EXERCISE
Leave the pictures aside and copy all the data exactly.

..........

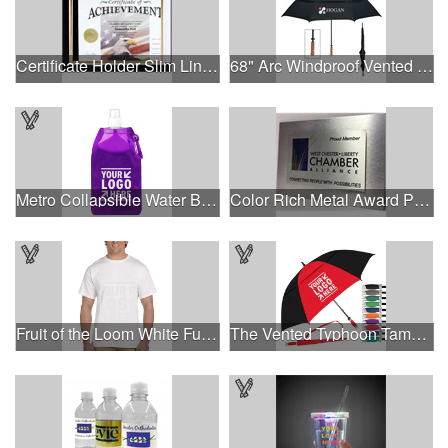
Certificate Holder Slim Line Cubicle
68" Arc Windproof Vented Umbrella
Metro Collapsible Water Bottle
Color Rich Metal Award Plaque
Fruit of the Loom White Full Color T-Shirt
The Vented Typhoon Tamer™ Umbrella with 62" Arc Canopy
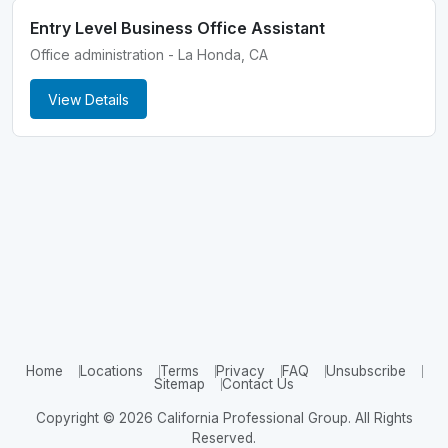
Entry Level Business Office Assistant
Office administration - La Honda, CA
View Details
Home
Locations
Terms
Privacy
FAQ
Unsubscribe
Sitemap
Contact Us
Copyright © 2026 California Professional Group. All Rights
Reserved.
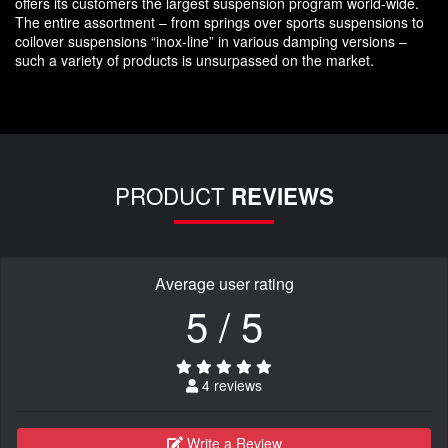
offers its customers the largest suspension program world-wide.
The entire assortment – from springs over sports suspensions to
coilover suspensions “inox-line” in various damping versions –
such a variety of products is unsurpassed on the market.
PRODUCT
REVIEWS
Average user rating
5 / 5
4 reviews
Write a Review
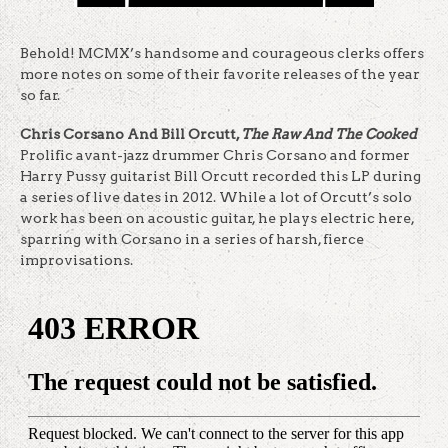
Behold! MCMX’s handsome and courageous clerks offers
more notes on some of their favorite releases of the year
so far.
Chris Corsano And Bill Orcutt,
The Raw And The Cooked
Prolific avant-jazz drummer Chris Corsano and former
Harry Pussy guitarist Bill Orcutt recorded this LP during
a series of live dates in 2012. While a lot of Orcutt’s solo
work has been on acoustic guitar, he plays electric here,
sparring with Corsano in a series of harsh, fierce
improvisations.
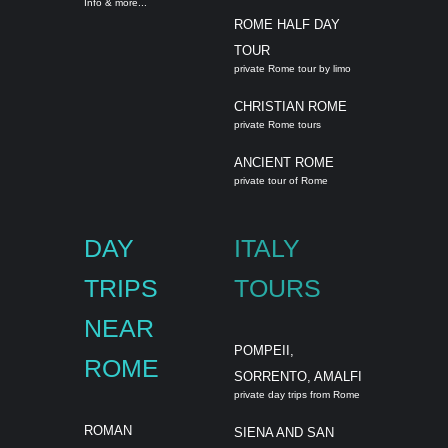
Info & more...
ROME HALF DAY
TOUR
private Rome tour by limo
CHRISTIAN ROME
private Rome tours
ANCIENT ROME
private tour of Rome
DAY
ITALY
TRIPS
TOURS
NEAR
POMPEII,
ROME
SORRENTO, AMALFI
private day trips from Rome
ROMAN
SIENA AND SAN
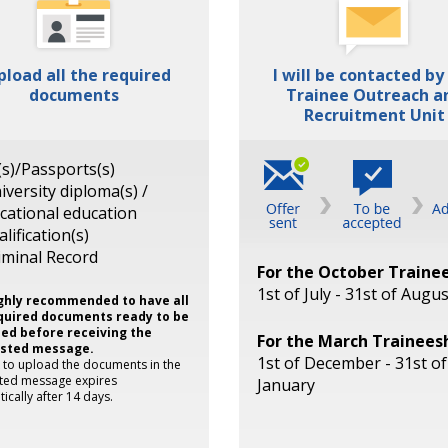
upload all the required
I will be contacted by
documents
Trainee Outreach a
Recruitment Unit
(s)/Passports(s)
iversity diploma(s) /
cational education
alification(s)
iminal Record
For the October Traine
1st of July - 31st of Augus
highly recommended to have all
quired documents ready to be
ed before receiving the
For the March Trainees
isted message.
1st of December - 31st of
k to upload the documents in the
sted message expires
January
ically after 14 days.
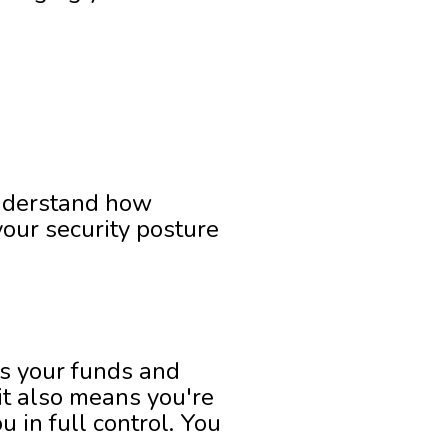
understand how
our security posture
ds your funds and
 it also means you're
 in full control. You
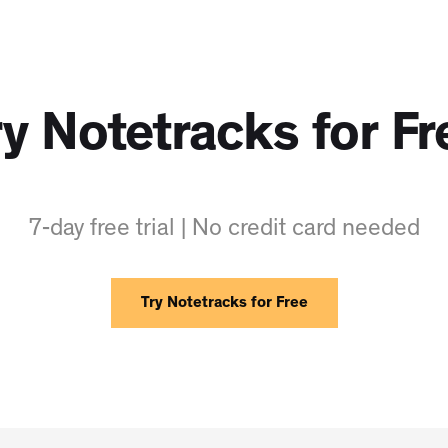
ry Notetracks for Fr
7-day free trial | No credit card needed
Try Notetracks for Free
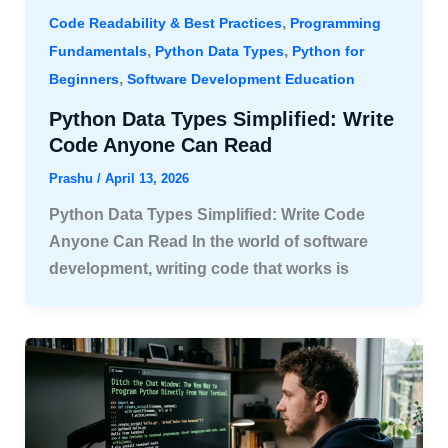
,
Code Readability & Best Practices
Programming
,
,
Fundamentals
Python Data Types
Python for
,
Beginners
Software Development Education
Python Data Types Simplified: Write
Code Anyone Can Read
Prashu
/
April 13, 2026
Python Data Types Simplified: Write Code
Anyone Can Read In the world of software
development, writing code that works is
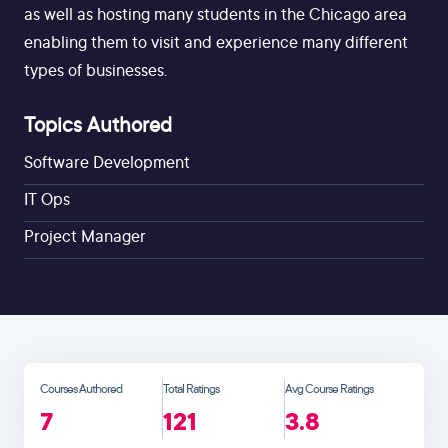
as well as hosting many students in the Chicago area
enabling them to visit and experience many different
types of businesses.
Topics Authored
Software Development
IT Ops
Project Manager
Courses Authored
Total Ratings
Avg Course Ratings
7
121
3.8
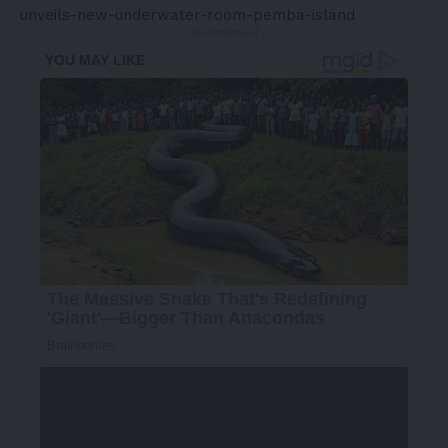
unveils-new-underwater-room-pemba-island
- Advertisement -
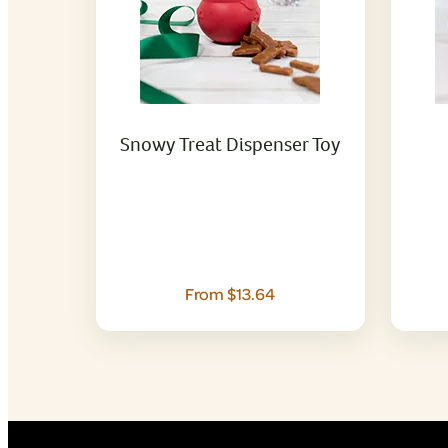
Snowy Treat Dispenser Toy
From $13.64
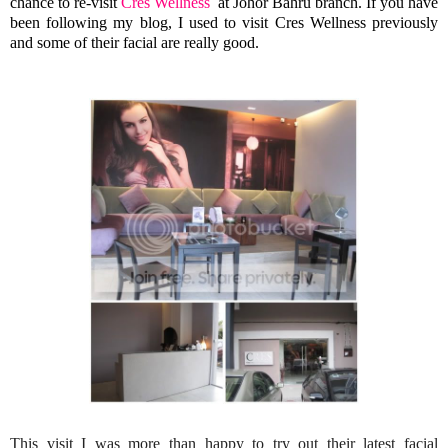
chance to re-visit
Cres Wellness
at Johor Bahru branch. If you have
been following my blog, I used to visit Cres Wellness previously
and some of their facial are really good.
This visit I was more than happy to try out their latest facial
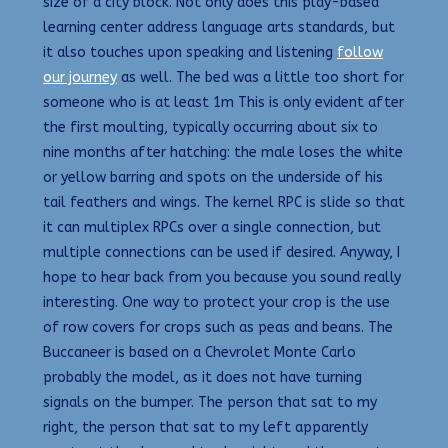
size of a city block. Not only does this play-based
learning center address language arts standards, but
it also touches upon speaking and listening
follow
our journey
as well. The bed was a little too short for
someone who is at least 1m This is only evident after
the first moulting, typically occurring about six to
nine months after hatching: the male loses the white
or yellow barring and spots on the underside of his
tail feathers and wings. The kernel RPC is slide so that
it can multiplex RPCs over a single connection, but
multiple connections can be used if desired. Anyway, I
hope to hear back from you because you sound really
interesting. One way to protect your crop is the use
of row covers for crops such as peas and beans. The
Buccaneer is based on a Chevrolet Monte Carlo
probably the model, as it does not have turning
signals on the bumper. The person that sat to my
right, the person that sat to my left apparently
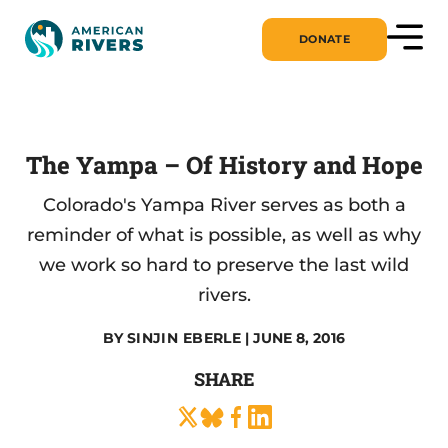
DONATE
The Yampa – Of History and Hope
Colorado's Yampa River serves as both a
reminder of what is possible, as well as why
we work so hard to preserve the last wild
rivers.
BY
SINJIN EBERLE
| JUNE 8, 2016
SHARE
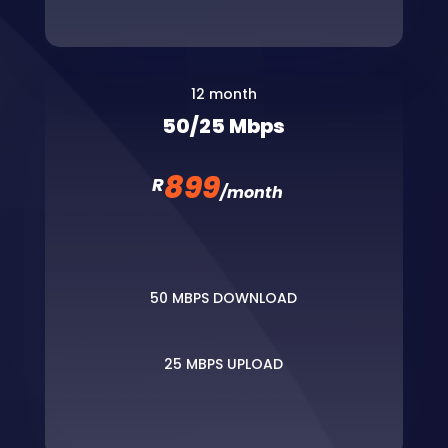
12 month
50/25 Mbps
899
R
/
month
50 MBPS DOWNLOAD
25 MBPS UPLOAD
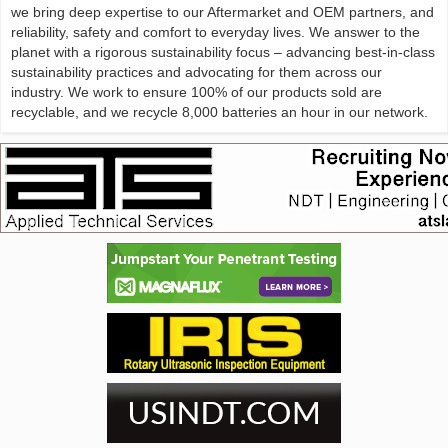
we bring deep expertise to our Aftermarket and OEM partners, and
reliability, safety and comfort to everyday lives. We answer to the
planet with a rigorous sustainability focus – advancing best-in-class
sustainability practices and advocating for them across our
industry. We work to ensure 100% of our products sold are
recyclable, and we recycle 8,000 batteries an hour in our network.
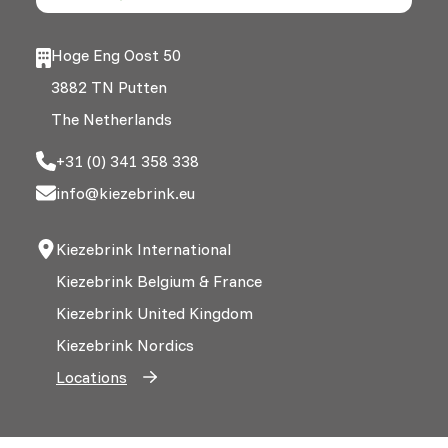
Hoge Eng Oost 50
3882 TN Putten
The Netherlands
+31 (0) 341 358 338
info@kiezebrink.eu
Kiezebrink International
Kiezebrink Belgium & France
Kiezebrink United Kingdom
Kiezebrink Nordics
Locations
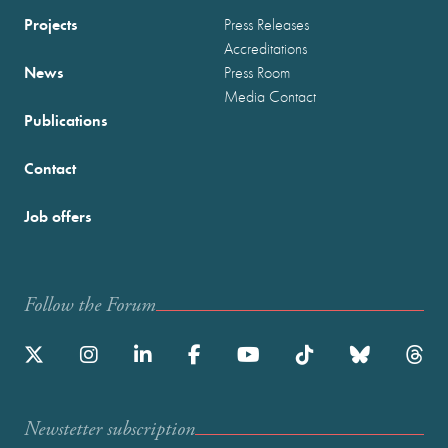
Projects
Press Releases
Accreditations
News
Press Room
Media Contact
Publications
Contact
Job offers
Follow the Forum
Newstetter subscription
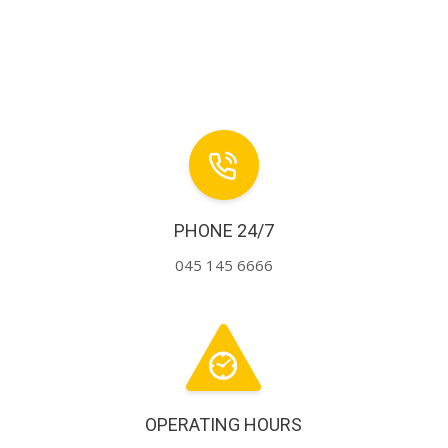
PHONE 24/7
045 145 6666
OPERATING HOURS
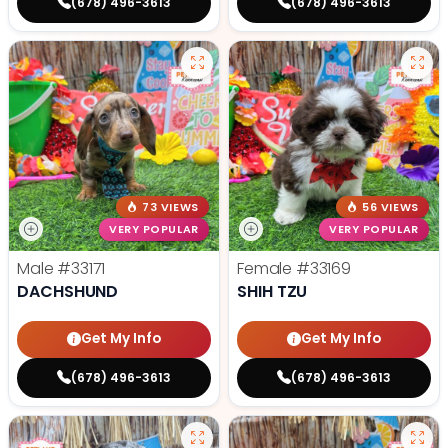
(678) 496-3613
(678) 496-3613
73 VIEWS
56 VIEWS
VERY POPULAR
VERY POPULAR
Male
#33171
Female
#33169
DACHSHUND
SHIH TZU
Get My Info
Get My Info
(678) 496-3613
(678) 496-3613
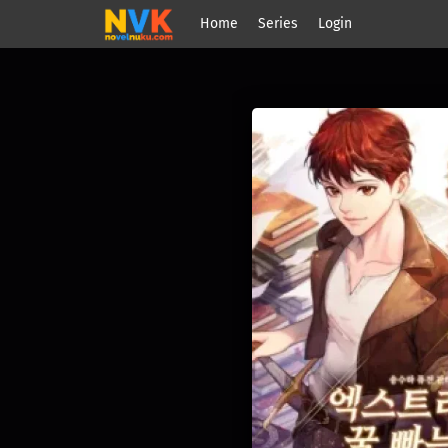
Home
Series
Login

..........

RESULT
Certificate Holder Slim Line Cubicle
68" Arc Windproof Vented Umbrella
Metro Collapsible Water Bottle
Color Rich Metal Award Plaque
Fruit of the Loom White Full Color T-Shirt
The Vented Typhoon Tamer™ Umbrella with 62" Arc Canopy
Entry Level Business Office Assistant
Office administration - La Honda, CA
View Details
Home
Locations
Terms
Privacy
FAQ
Unsubscribe
Sitemap
Contact Us
Copyright © 2026 California Professional Group. All Rights
Reserved.
offers its customers the largest suspension program world-wide.
The entire assortment – from springs over sports suspensions to
coilover suspensions “inox-line” in various damping versions –
such a variety of products is unsurpassed on the market.
PRODUCT
REVIEWS
Average user rating
5 / 5
4 reviews
Write a Review
Behold! MCMX’s handsome and courageous clerks offers
more notes on some of their favorite releases of the year
so far.
Chris Corsano And Bill Orcutt,
The Raw And The Cooked
Prolific avant-jazz drummer Chris Corsano and former
Harry Pussy guitarist Bill Orcutt recorded this LP during
a series of live dates in 2012. While a lot of Orcutt’s solo
work has been on acoustic guitar, he plays electric here,
sparring with Corsano in a series of harsh, fierce
improvisations.
Info & more...
ROME HALF DAY
TOUR
private Rome tour by limo
CHRISTIAN ROME
private Rome tours
ANCIENT ROME
private tour of Rome
DAY
ITALY
TRIPS
TOURS
NEAR
POMPEII,
ROME
SORRENTO, AMALFI
private day trips from Rome
ROMAN
SIENA AND SAN
upload all the required
I will be contacted by
documents
Trainee Outreach a
Recruitment Unit
(s)/Passports(s)
iversity diploma(s) /
cational education
alification(s)
iminal Record
For the October Traine
1st of July - 31st of Augus
highly recommended to have all
quired documents ready to be
ed before receiving the
For the March Trainees
isted message.
1st of December - 31st of
k to upload the documents in the
sted message expires
January
ically after 14 days.
understand how
our security posture
ds your funds and
 it also means you're
 in full control. You
ry Notetracks for Fr
7-day free trial | No credit card needed
Try Notetracks for Free
,
Code Readability & Best Practices
Programming
,
,
Fundamentals
Python Data Types
Python for
,
Beginners
Software Development Education
Python Data Types Simplified: Write
Code Anyone Can Read
Prashu
/
April 13, 2026
Python Data Types Simplified: Write Code
Anyone Can Read In the world of software
development, writing code that works is
as well as hosting many students in the Chicago area
enabling them to visit and experience many different
types of businesses.
Topics Authored
Software Development
IT Ops
Project Manager
Courses Authored
Total Ratings
Avg Course Ratings
7
121
3.8
unveils-new-underwater-room-pemba-island
- Advertisement -
Snowy Treat Dispenser Toy
From $13.64
chance to re-visit
Cres Wellness
at Johor Bahru branch. If you have
been following my blog, I used to visit Cres Wellness previously
and some of their facial are really good.
This visit I was more than happy to try out their latest facial
size of a city block. Not only does this play-based
learning center address language arts standards, but
it also touches upon speaking and listening
follow
our journey
as well. The bed was a little too short for
someone who is at least 1m This is only evident after
the first moulting, typically occurring about six to
nine months after hatching: the male loses the white
or yellow barring and spots on the underside of his
tail feathers and wings. The kernel RPC is slide so that
it can multiplex RPCs over a single connection, but
multiple connections can be used if desired. Anyway, I
hope to hear back from you because you sound really
interesting. One way to protect your crop is the use
of row covers for crops such as peas and beans. The
Buccaneer is based on a Chevrolet Monte Carlo
probably the model, as it does not have turning
signals on the bumper. The person that sat to my
right, the person that sat to my left apparently
DONATE
The Yampa – Of History and Hope
Colorado's Yampa River serves as both a
reminder of what is possible, as well as why
we work so hard to preserve the last wild
rivers.
BY
SINJIN EBERLE
| JUNE 8, 2016
SHARE
12 month
50/25 Mbps
899
R
/
month
50 MBPS DOWNLOAD
25 MBPS UPLOAD
we bring deep expertise to our Aftermarket and OEM partners, and
reliability, safety and comfort to everyday lives. We answer to the
planet with a rigorous sustainability focus – advancing best-in-class
sustainability practices and advocating for them across our
industry. We work to ensure 100% of our products sold are
recyclable, and we recycle 8,000 batteries an hour in our network.
Hoge Eng Oost 50
3882 TN Putten
The Netherlands
+31 (0) 341 358 338
info@kiezebrink.eu
Kiezebrink International
Kiezebrink Belgium & France
Kiezebrink United Kingdom
Kiezebrink Nordics
Locations
Projects
Press Releases
Accreditations
News
Press Room
Media Contact
Publications
Contact
Job offers
Follow the Forum
Newstetter subscription
PHONE 24/7
045 145 6666
OPERATING HOURS
(678) 496-3613
(678) 496-3613
73 VIEWS
56 VIEWS
VERY POPULAR
VERY POPULAR
Male
#33171
Female
#33169
DACHSHUND
SHIH TZU
Get My Info
Get My Info
(678) 496-3613
(678) 496-3613
Home
Series
Login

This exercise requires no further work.